Il mio plauso va al tenente Alessandro Coccia per l’azione di coordinamento e rinnova la vicinanza dell’Amministrazione comunale al titolare e ai lavoratori dell’attività colpita. “La sicurezza della comunità richiede collaborazione, presenza costante e fiducia nelle istituzioni. L’operazione condotta conferma il valore del lavoro quotidiano svolto dalle forze dell’ordine a tutela del territorio. Ribadiamo la nostra gratitudine all’Arma dei Carabinieri e la disponibilità del Comune a proseguire ogni utile forma di collaborazione”.
“Quando a rispondere sono i veri professionisti dell’arma”
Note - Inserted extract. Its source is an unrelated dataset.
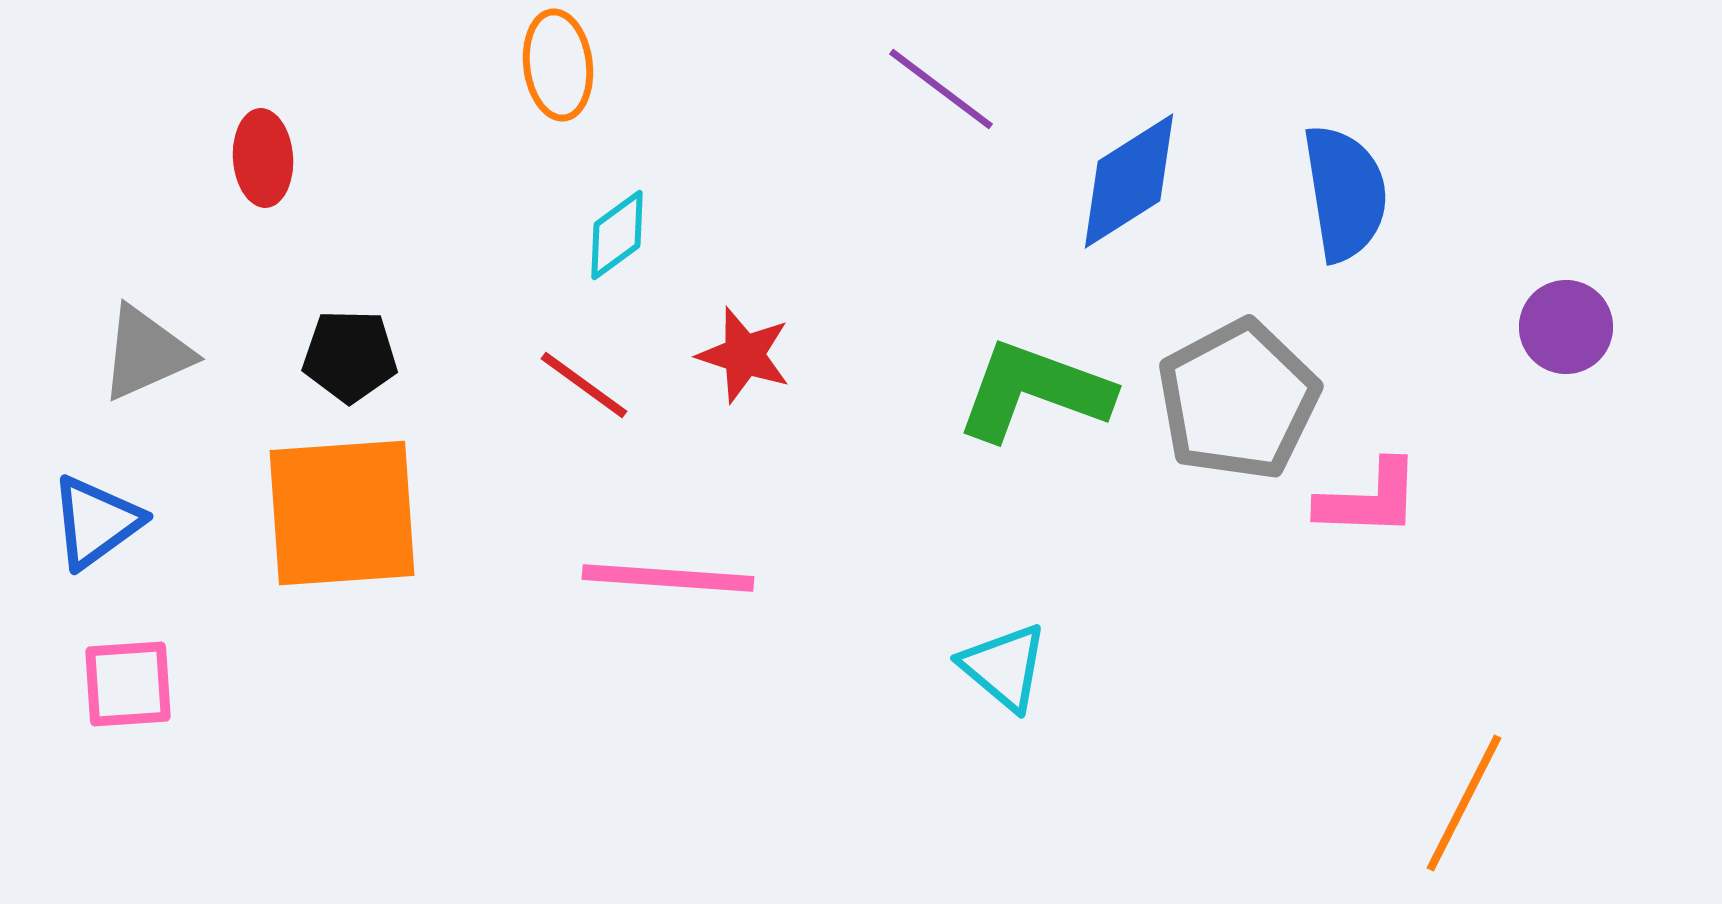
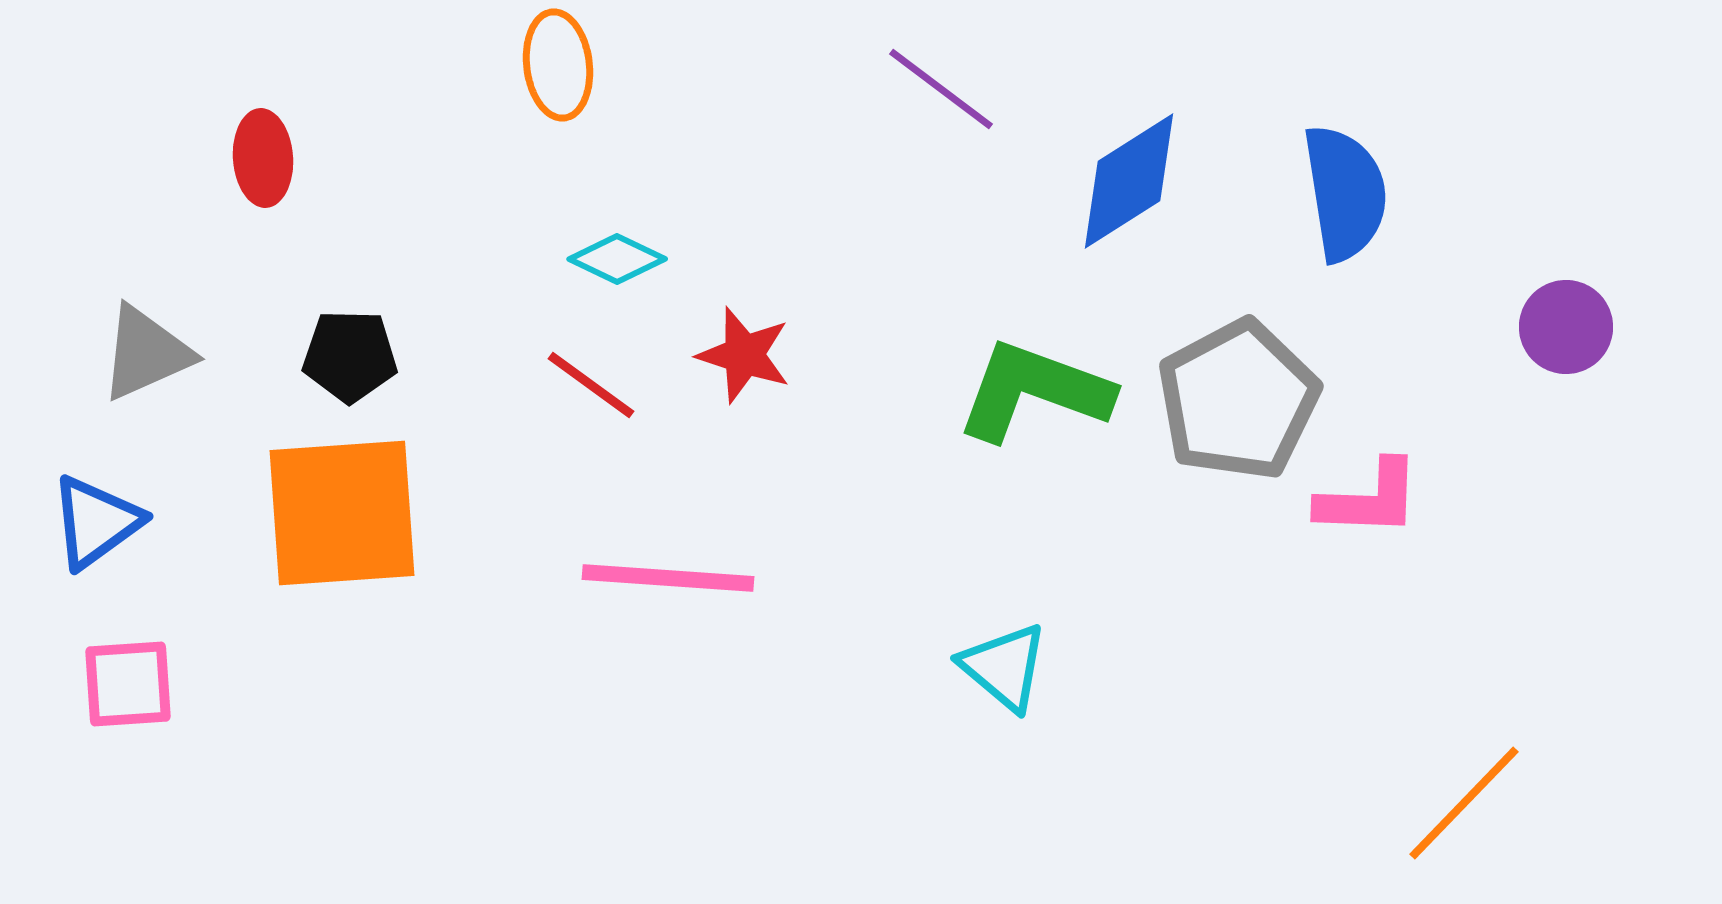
cyan diamond: moved 24 px down; rotated 62 degrees clockwise
red line: moved 7 px right
orange line: rotated 17 degrees clockwise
Il Vice Segretario Generale Regionale UNARMA Calabria, Daniele Ciambrone, esprime “il più vivo compiacimento e un convinto plauso ai militari della Sezione Radiomobile, della Sezione Operativa e della Stazione Carabinieri di Soverato per la brillante attività svolta a seguito della rapina del 29 agosto 2026, che ha consentito di individuare e assicurare alla giustizia i soggetti ritenuti responsabili. «Ci sono momenti nei quali le parole non bastano. E questo è uno di quei momenti. Mentre troppo spesso assistiamo a una vera e propria gogna pubblica, nella quale chi indossa una divisa viene giudicato, processato e condannato sulle pagine dei giornali e sui social ancora prima che siano accertati i fatti, ci sono uomini e donne che continuano, in silenzio, a fare quello che hanno sempre fatto: servire lo Stato e proteggere i cittadini. Lo fanno districandosi tra responsabilità enormi, pressioni, vincoli e condizioni operative che stanno diventando sempre più difficili da sostenere. Eppure, quando arriva il momento di intervenire, i veri professionisti dell’Arma rispondono: presente. La risposta data a Soverato ne è una dimostrazione concreta. Tempestività, capacità investigativa, sinergia tra i reparti e determinazione hanno prodotto un risultato che merita di essere sottolineato con forza. Questi sono gli eroi silenziosi dell’Arma dei Carabinieri. Non gli eroi da copertina, ma quelli della quotidianità. Uomini e donne che non svolgono il servizio per il solo stipendio, ma perché dentro quella divisa portano qualcosa che difficilmente può essere insegnato: un istinto naturale alla protezione dei cittadini e della Nazione. Un senso della missione che nasce prima di indossare gli alamari. Altrimenti sarebbe difficile spiegare come, nonostante tutto, tanti Carabinieri riescano ancora ogni giorno a incarnare l’essenza più autentica dell’Arma. Un particolare e sentito apprezzamento va al Tenente Alessandro Coccia, per la puntuale e brillante azione di coordinamento. A tutti i militari intervenuti va il nostro grazie. Perché mentre qualcuno giudica, loro continuano a servire. Mentre qualcuno parla, loro continuano ad esserci”, conclude, Daniele Ciambrone, Vice Segretario Generale Regionale UNARMA Calabria.